Little Eleanor, just 5 days old and wearing a hooded fuzzy bear onesie, slept soundly in her mother's arms as they waited on the pier by the aircraft carrier. She was about to meet her father, aviation machinist's mate Raymond Dillon, for the first time.
“Today is actually her due date — so he is late but she was also early,” mom Jana Dillon said with a laugh.
Thousands of families braved frigid temperatures Wednesday to welcome the USS Gerald R. Ford back from its maiden deployment to hostile waters. The Gerald R. Ford Carrier Strike Group left Naval Station Norfolk in May but the Department of Defense extended its deployment at sea by 76 days, or from six to 8½ months.

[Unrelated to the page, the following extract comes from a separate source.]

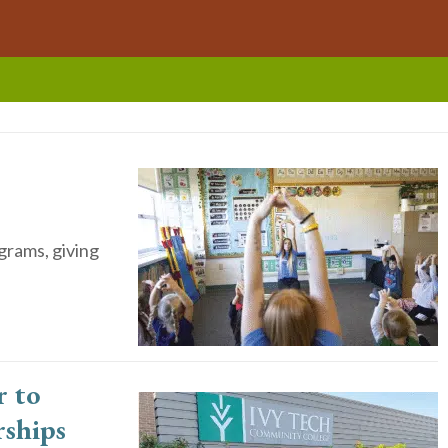
grams, giving
 to
rships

The thrice-extended deployment meant crew members spent Thanksgiving, Hanukkah, Christmas and New Year's Eve — holidays they expected to share at home with loved ones — at sea.
“You just have to recognize that the world is out of your control,” Jana Dillon said. “You have to kind of be along for the ride.”
The crew took the extensions in stride, said Rear Adm. Erik Eslich, commander of the Ford strike group, as he stood pierside after disembarking from the carrier.
“We made the best of the situation,” Eslich said. “We held our heads high and took care of each other. I couldn't be prouder of what we did as mariners and aviators but also what we did as human beings.”